Detecting Protein Function and Protein-Protein Interactions from Genome Sequences

See allHide authors and affiliations

Science  30 Jul 1999:
Vol. 285, Issue 5428, pp. 751-753
DOI: 10.1126/science.285.5428.751


A computational method is proposed for inferring protein interactions from genome sequences on the basis of the observation that some pairs of interacting proteins have homologs in another organism fused into a single protein chain. Searching sequences from many genomes revealed 6809 such putative protein-protein interactions inEscherichia coli and 45,502 in yeast. Many members of these pairs were confirmed as functionally related; computational filtering further enriches for interactions. Some proteins have links to several other proteins; these coupled links appear to represent functional interactions such as complexes or pathways. Experimentally confirmed interacting pairs are documented in a Database of Interacting Proteins.

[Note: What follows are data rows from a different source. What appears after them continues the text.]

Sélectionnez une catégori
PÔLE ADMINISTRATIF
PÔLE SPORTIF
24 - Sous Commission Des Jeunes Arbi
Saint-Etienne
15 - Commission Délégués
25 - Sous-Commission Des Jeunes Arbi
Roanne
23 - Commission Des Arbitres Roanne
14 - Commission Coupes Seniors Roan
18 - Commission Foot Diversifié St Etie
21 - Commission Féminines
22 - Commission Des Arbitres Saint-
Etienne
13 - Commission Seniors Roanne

The lives of biological cells are controlled by interacting proteins in metabolic and signaling pathways and in complexes such as the molecular machines that synthesize and use adenosine triphosphate (ATP), replicate and translate genes, or build up the cytoskeletal infrastructure (1). Our knowledge of protein-protein interactions has been accumulated from biochemical and genetic experiments, including the widely used yeast two-hybrid test (2). Here we ask if protein-protein interactions can be recognized from genome sequences by purely computational means.

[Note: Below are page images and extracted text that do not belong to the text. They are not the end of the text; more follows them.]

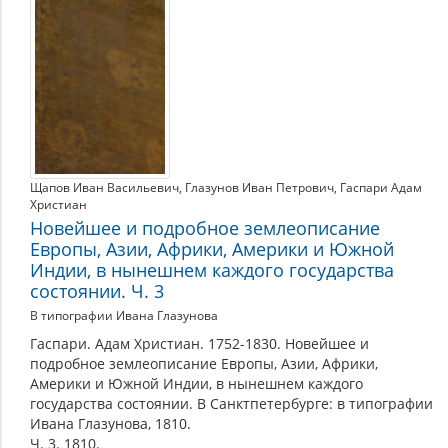
Щапов Иван Васильевич
,
Глазунов Иван Петрович
,
Гаспари Адам
Христиан
Новейшее и подробное землеописание
Европы, Азии, Африки, Америки и Южной
Индии, в нынешнем каждого государства
состоянии. Ч. 3
В типографии Ивана Глазунова
Гаспари. Адам Христиан. 1752-1830. Новейшее и
подробное землеописание Европы, Азии, Африки,
Америки и Южной Индии, в нынешнем каждого
государства состоянии. В Санктпетербурге: в типографии
Ивана Глазунова, 1810.
Ч. 3. 1810.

Some interacting proteins such as the Gyr A and Gyr B subunits ofEscherichia coli DNA gyrase are fused into a single chain in another organism, in this case the topoisomerase II of yeast (3). Thus, the sequence similarities of Gyr A (804 amino acid residues) and Gyr B (875 residues) to different segments of the topoisomerase II (1429 residues) might be used to predict that Gyr A and Gyr B interact in E. coli.

To find other such putative protein interactions in E. coli, we searched the 4290 protein sequences of the E. coli genome (4) for these patterns of sequence homology (5). We found 6809 pairs of nonhomologous sequences, both members of the pair having significant similarity (6) to a single protein in some other genome that we term a Rosetta Stone sequence because it deciphers the interaction between the protein pairs. The 4290 proteins could form at most (4290)2/2 = 9 × 106 pair interactions, but we would expect many fewer interactions in a functioning cell; roughly 2 to 10 interactions for each protein does not seem unreasonably many.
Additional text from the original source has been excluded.